WHAT YOU NEED TO DO: Return exactly the span that opens with the line containing "Algemene voorwaarden" and closes with the final line of the records, both included.

=== Section Start ===

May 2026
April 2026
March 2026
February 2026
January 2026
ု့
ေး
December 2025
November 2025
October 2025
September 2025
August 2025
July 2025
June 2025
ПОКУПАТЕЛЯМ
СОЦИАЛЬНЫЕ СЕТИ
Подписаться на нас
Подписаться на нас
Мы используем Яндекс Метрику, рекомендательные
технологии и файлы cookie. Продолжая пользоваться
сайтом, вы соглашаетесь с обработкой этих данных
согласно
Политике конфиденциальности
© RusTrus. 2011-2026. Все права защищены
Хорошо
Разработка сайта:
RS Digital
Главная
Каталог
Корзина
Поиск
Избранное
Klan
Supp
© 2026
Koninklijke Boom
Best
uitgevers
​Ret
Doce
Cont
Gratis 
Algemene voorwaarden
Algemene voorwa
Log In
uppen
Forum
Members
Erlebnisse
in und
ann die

=== Section End ===

ANSWER SECTION:
Algemene voorwaarden
Algemene voorwa
Log In
uppen
Forum
Members
Erlebnisse
in und
ann die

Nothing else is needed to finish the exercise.